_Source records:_
Content starts

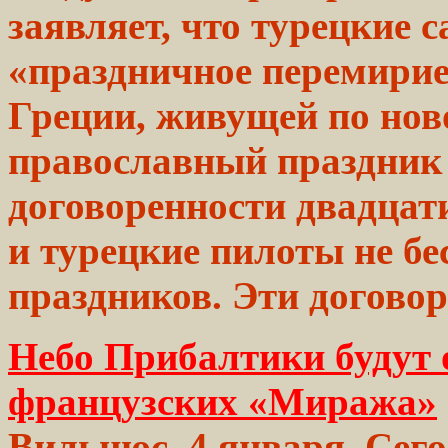
заявляет,
что турецкие 
«праздничное
перемирие
Греции, живущей по нов
православный праздник
договоренности двадцати
и
турецкие
пилоты не бес
праздников. Эти догово
Небо Прибалтики будут 
французских «Миража»
Вильнюс, 4 января. Сего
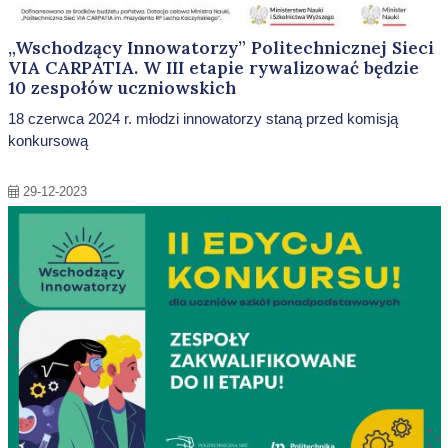
„Wschodzący Innowatorzy” Politechnicznej Sieci
VIA CARPATIA. W III etapie rywalizować będzie
10 zespołów uczniowskich
18 czerwca 2024 r. młodzi innowatorzy staną przed komisją
konkursową
29-12-2023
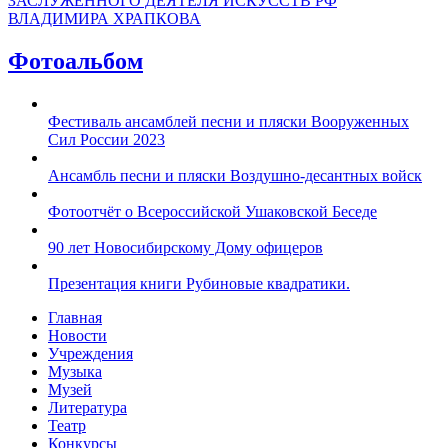
ЗАСЛУЖЕННОГО ДЕЯТЕЛЯ ИСКУССТВ РФ
ВЛАДИМИРА ХРАПКОВА
Фотоальбом
Фестиваль ансамблей песни и пляски Вооруженных
Сил России 2023
Ансамбль песни и пляски Воздушно-десантных войск
Фотоотчёт о Всероссийской Ушаковской Беседе
90 лет Новосибирскому Дому офицеров
Презентация книги Рубиновые квадратики.
Главная
Новости
Учреждения
Музыка
Музей
Литература
Театр
Конкурсы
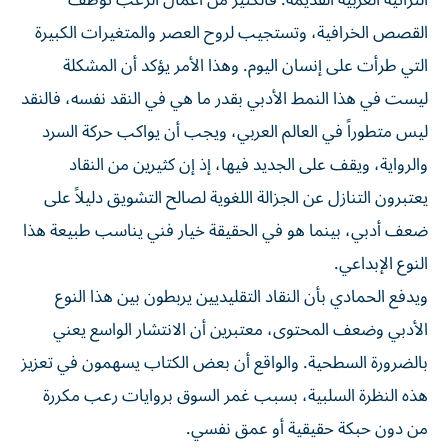
التراثية العربية القديمة. فالكثير من أعمال الرعب توظف
القصص الخرافية، وتستجيب لروح العصر والمتغيرات الكبيرة
التي طرأت على إنسان اليوم. وهذا الأمر يؤكد أن المشكلة
ليست في هذا النمط الأدبي بقدر ما هي في النقد نفسه، فالنقد
ليس متطوراً في العالم العربي، ويجب أن يواكب حركة السرد
والرواية، ويقف على الجديد فيها، إذ إن كثيرين من النقاد
يعتبرون التنازل عن الجزالة اللغوية لصالح التشويق دليلاً على
ضعف أدبي، بينما هو في الحقيقة خيار فني يناسب طبيعة هذا
النوع الإبداعي.
ويدفع الحمادي بأن النقاد التقليديين يربطون بين هذا النوع
الأدبي وضعف المحتوى، معتبرين أن الانتشار الواسع يعني
بالضرورة السطحية. والواقع أن بعض الكتاب يسهمون في تعزيز
هذه النظرة السلبية، بسبب غمر السوق بروايات رعب مكررة
من دون حبكة حقيقية أو عمق نفسي.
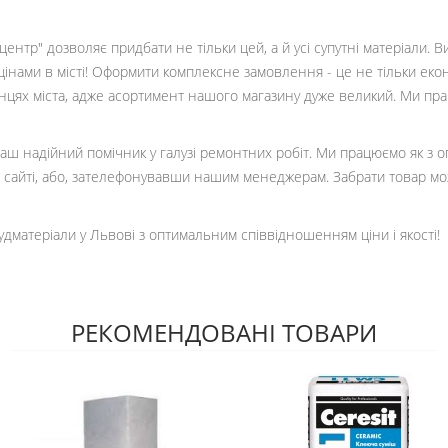
ентр" дозволяє придбати не тільки цей, а й усі супутні матеріали. 
цінами в місті! Оформити комплексне замовлення - це не тільки еко
кінцях міста, адже асортимент нашого магазину дуже великий. Ми пр
 ваш надійний помічник у галузі ремонтних робіт. Ми працюємо як з 
сайті, або, зателефонувавши нашим менеджерам. Забрати товар мо
удматеріали у Львові з оптимальним співвідношенням ціни і якості!
РЕКОМЕНДОВАНІ ТОВАРИ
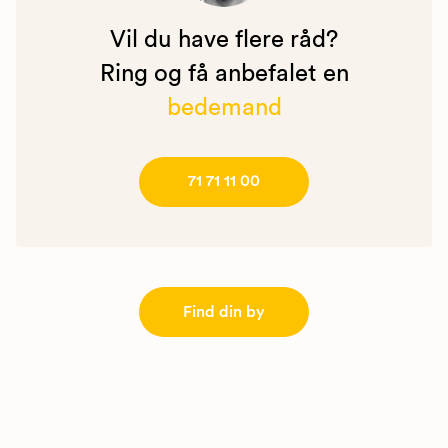
Vil du have flere råd?
Ring og få anbefalet en
bedemand
71 71 11 00
Find din by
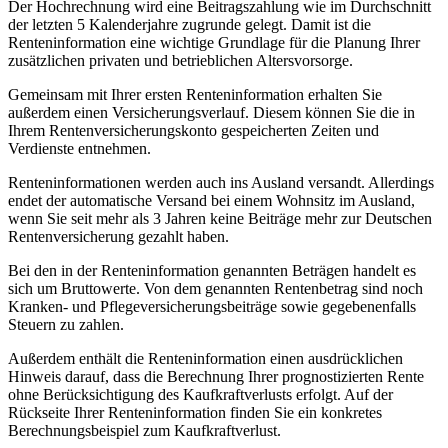
Der Hochrechnung wird eine Beitragszahlung wie im Durchschnitt
der letzten 5 Kalenderjahre zugrunde gelegt. Damit ist die
Renteninformation eine wichtige Grundlage für die Planung Ihrer
zusätzlichen privaten und betrieblichen Altersvorsorge.
Gemeinsam mit Ihrer ersten Renteninformation erhalten Sie
außerdem einen Versicherungsverlauf. Diesem können Sie die in
Ihrem Rentenversicherungskonto gespeicherten Zeiten und
Verdienste entnehmen.
Renteninformationen werden auch ins Ausland versandt. Allerdings
endet der automatische Versand bei einem Wohnsitz im Ausland,
wenn Sie seit mehr als 3 Jahren keine Beiträge mehr zur Deutschen
Rentenversicherung gezahlt haben.
Bei den in der Renteninformation genannten Beträgen handelt es
sich um Bruttowerte. Von dem genannten Rentenbetrag sind noch
Kranken- und Pflegeversicherungsbeiträge sowie gegebenenfalls
Steuern zu zahlen.
Außerdem enthält die Renteninformation einen ausdrücklichen
Hinweis darauf, dass die Berechnung Ihrer prognostizierten Rente
ohne Berücksichtigung des Kaufkraftverlusts erfolgt. Auf der
Rückseite Ihrer Renteninformation finden Sie ein konkretes
Berechnungsbeispiel zum Kaufkraftverlust.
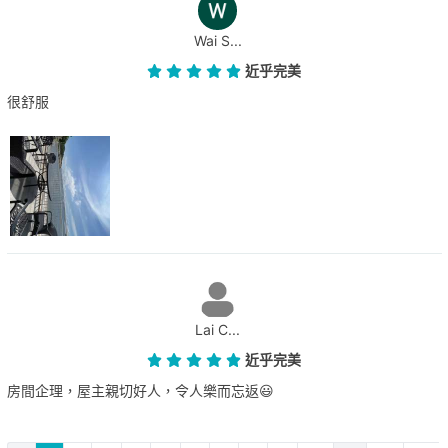
Wai S...
近乎完美
很舒服
Lai C...
近乎完美
房間企理，屋主親切好人，令人樂而忘返😃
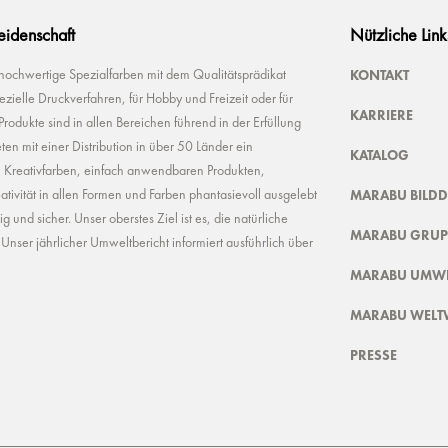
Leidenschaft
Nützliche Link
KONTAKT
 hochwertige Spezialfarben mit dem Qualitätsprädikat
ielle Druckverfahren, für Hobby und Freizeit oder für
KARRIERE
odukte sind in allen Bereichen führend in der Erfüllung
ten mit einer Distribution in über 50 Länder ein
KATALOG
n Kreativfarben, einfach anwendbaren Produkten,
MARABU BILD
ivität in allen Formen und Farben phantasievoll ausgelebt
und sicher. Unser oberstes Ziel ist es, die natürliche
MARABU GRUP
nser jährlicher Umweltbericht informiert ausführlich über
MARABU UMWE
MARABU WELT
PRESSE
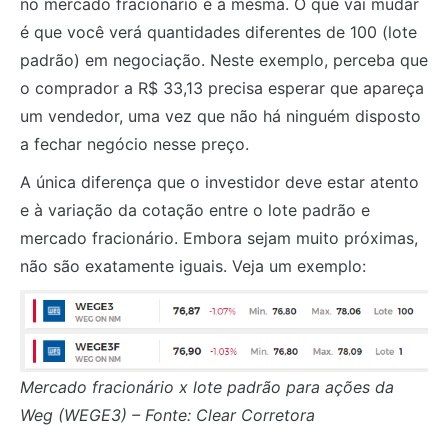
no mercado fracionário é a mesma. O que vai mudar
é que você verá quantidades diferentes de 100 (lote
padrão) em negociação. Neste exemplo, perceba que
o comprador a R$ 33,13 precisa esperar que apareça
um vendedor, uma vez que não há ninguém disposto
a fechar negócio nesse preço.
A única diferença que o investidor deve estar atento
e à variação da cotação entre o lote padrão e
mercado fracionário. Embora sejam muito próximas,
não são exatamente iguais. Veja um exemplo:
Mercado fracionário x lote padrão para ações da
Weg (WEGE3) – Fonte: Clear Corretora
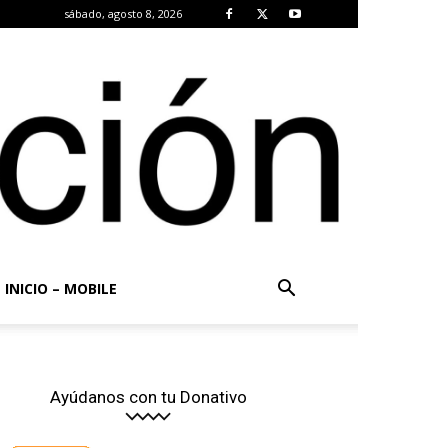
sábado, agosto 8, 2026
INICIO – MOBILE
Ayúdanos con tu Donativo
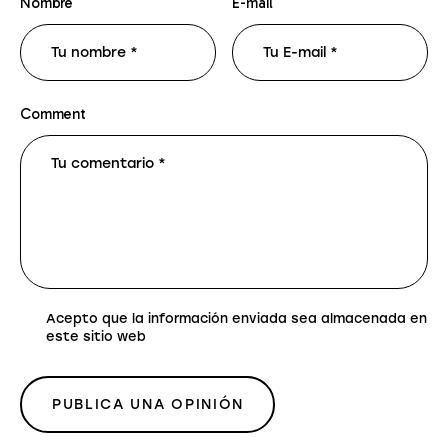
Nombre
E-mail
Comment
Acepto que la información enviada sea almacenada en
este sitio web
PUBLICA UNA OPINIÓN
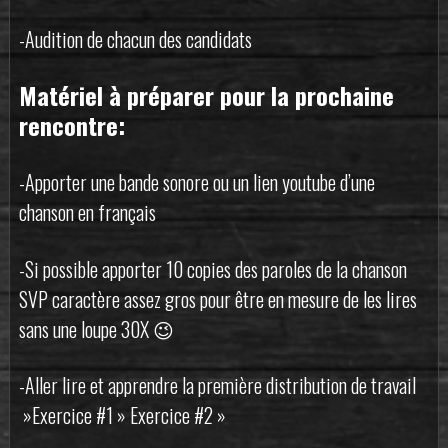
-Audition de chacun des candidats
Matériel à préparer pour la prochaine
rencontre:
-Apporter une bande sonore ou un lien youtube d’une
chanson en français
-Si possible apporter 10 copies des paroles de la chanson
SVP caractère assez gros pour être en mesure de les lires
sans une loupe 30X 😉
-Aller lire et apprendre la première distribution de travail
»Exercice #1 » Exercice #2 »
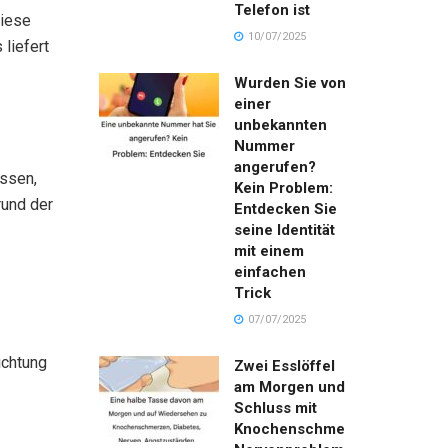
Telefon ist
diese
10/07/2025
liefert
Wurden Sie von
einer
unbekannten
Nummer
angerufen?
ssen,
Kein Problem:
rund der
Entdecken Sie
seine Identität
mit einem
einfachen
Trick
07/07/2025
ichtung
Zwei Esslöffel
am Morgen und
Schluss mit
Knochenschmerzen,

Content ends

An exact restatement of every record is required. Omit the images.

_EXPECTED ANSWER:_
заявляет,
что турецкие 
«праздничное
перемирие
Греции, живущей по нов
православный праздник
договоренности двадцати
и
турецкие
пилоты не бес
праздников. Эти догово
Небо Прибалтики будут 
французских «Миража»
Вильнюс, 4 января. Сего
„Wschodzący Innowatorzy” Politechnicznej Sieci
VIA CARPATIA. W III etapie rywalizować będzie
10 zespołów uczniowskich
18 czerwca 2024 r. młodzi innowatorzy staną przed komisją
konkursową
29-12-2023
ЗАСЛУЖЕННОГО ДЕЯТЕЛЯ ИСКУССТВ РФ
ВЛАДИМИРА ХРАПКОВА
Фотоальбом
Фестиваль ансамблей песни и пляски Вооруженных
Сил России 2023
Ансамбль песни и пляски Воздушно-десантных войск
Фотоотчёт о Всероссийской Ушаковской Беседе
90 лет Новосибирскому Дому офицеров
Презентация книги Рубиновые квадратики.
Главная
Новости
Учреждения
Музыка
Музей
Литература
Театр
Конкурсы
التراثية العربية القديمة. فالكثير من أعمال الرعب توظف
القصص الخرافية، وتستجيب لروح العصر والمتغيرات الكبيرة
التي طرأت على إنسان اليوم. وهذا الأمر يؤكد أن المشكلة
ليست في هذا النمط الأدبي بقدر ما هي في النقد نفسه، فالنقد
ليس متطوراً في العالم العربي، ويجب أن يواكب حركة السرد
والرواية، ويقف على الجديد فيها، إذ إن كثيرين من النقاد
يعتبرون التنازل عن الجزالة اللغوية لصالح التشويق دليلاً على
ضعف أدبي، بينما هو في الحقيقة خيار فني يناسب طبيعة هذا
النوع الإبداعي.
ويدفع الحمادي بأن النقاد التقليديين يربطون بين هذا النوع
الأدبي وضعف المحتوى، معتبرين أن الانتشار الواسع يعني
بالضرورة السطحية. والواقع أن بعض الكتاب يسهمون في تعزيز
هذه النظرة السلبية، بسبب غمر السوق بروايات رعب مكررة
من دون حبكة حقيقية أو عمق نفسي.
ентр" дозволяє придбати не тільки цей, а й усі супутні матеріали. 
цінами в місті! Оформити комплексне замовлення - це не тільки еко
кінцях міста, адже асортимент нашого магазину дуже великий. Ми пр
 ваш надійний помічник у галузі ремонтних робіт. Ми працюємо як з 
сайті, або, зателефонувавши нашим менеджерам. Забрати товар мо
удматеріали у Львові з оптимальним співвідношенням ціни і якості!
РЕКОМЕНДОВАНІ ТОВАРИ
Vil du have flere råd?
Ring og få anbefalet en
bedemand
71 71 11 00
Find din by
Der Hochrechnung wird eine Beitragszahlung wie im Durchschnitt
der letzten 5 Kalenderjahre zugrunde gelegt. Damit ist die
Renteninformation eine wichtige Grundlage für die Planung Ihrer
zusätzlichen privaten und betrieblichen Altersvorsorge.
Gemeinsam mit Ihrer ersten Renteninformation erhalten Sie
außerdem einen Versicherungsverlauf. Diesem können Sie die in
Ihrem Rentenversicherungskonto gespeicherten Zeiten und
Verdienste entnehmen.
Renteninformationen werden auch ins Ausland versandt. Allerdings
endet der automatische Versand bei einem Wohnsitz im Ausland,
wenn Sie seit mehr als 3 Jahren keine Beiträge mehr zur Deutschen
Rentenversicherung gezahlt haben.
Bei den in der Renteninformation genannten Beträgen handelt es
sich um Bruttowerte. Von dem genannten Rentenbetrag sind noch
Kranken- und Pflegeversicherungsbeiträge sowie gegebenenfalls
Steuern zu zahlen.
Außerdem enthält die Renteninformation einen ausdrücklichen
Hinweis darauf, dass die Berechnung Ihrer prognostizierten Rente
ohne Berücksichtigung des Kaufkraftverlusts erfolgt. Auf der
Rückseite Ihrer Renteninformation finden Sie ein konkretes
Berechnungsbeispiel zum Kaufkraftverlust.
Wai S...
近乎完美
很舒服
Lai C...
近乎完美
房間企理，屋主親切好人，令人樂而忘返😃
Leidenschaft
Nützliche Link
KONTAKT
 hochwertige Spezialfarben mit dem Qualitätsprädikat
ielle Druckverfahren, für Hobby und Freizeit oder für
KARRIERE
odukte sind in allen Bereichen führend in der Erfüllung
ten mit einer Distribution in über 50 Länder ein
KATALOG
n Kreativfarben, einfach anwendbaren Produkten,
MARABU BILD
ivität in allen Formen und Farben phantasievoll ausgelebt
und sicher. Unser oberstes Ziel ist es, die natürliche
MARABU GRUP
nser jährlicher Umweltbericht informiert ausführlich über
MARABU UMWE
MARABU WELT
PRESSE
no mercado fracionário é a mesma. O que vai mudar
é que você verá quantidades diferentes de 100 (lote
padrão) em negociação. Neste exemplo, perceba que
o comprador a R$ 33,13 precisa esperar que apareça
um vendedor, uma vez que não há ninguém disposto
a fechar negócio nesse preço.
A única diferença que o investidor deve estar atento
e à variação da cotação entre o lote padrão e
mercado fracionário. Embora sejam muito próximas,
não são exatamente iguais. Veja um exemplo:
Mercado fracionário x lote padrão para ações da
Weg (WEGE3) – Fonte: Clear Corretora
sábado, agosto 8, 2026
INICIO – MOBILE
Ayúdanos con tu Donativo
Nombre
E-mail
Comment
Acepto que la información enviada sea almacenada en
este sitio web
PUBLICA UNA OPINIÓN
-Audition de chacun des candidats
Matériel à préparer pour la prochaine
rencontre:
-Apporter une bande sonore ou un lien youtube d’une
chanson en français
-Si possible apporter 10 copies des paroles de la chanson
SVP caractère assez gros pour être en mesure de les lires
sans une loupe 30X 😉
-Aller lire et apprendre la première distribution de travail
»Exercice #1 » Exercice #2 »
Telefon ist
diese
10/07/2025
liefert
Wurden Sie von
einer
unbekannten
Nummer
angerufen?
ssen,
Kein Problem:
rund der
Entdecken Sie
seine Identität
mit einem
einfachen
Trick
07/07/2025
ichtung
Zwei Esslöffel
am Morgen und
Schluss mit
Knochenschmerzen,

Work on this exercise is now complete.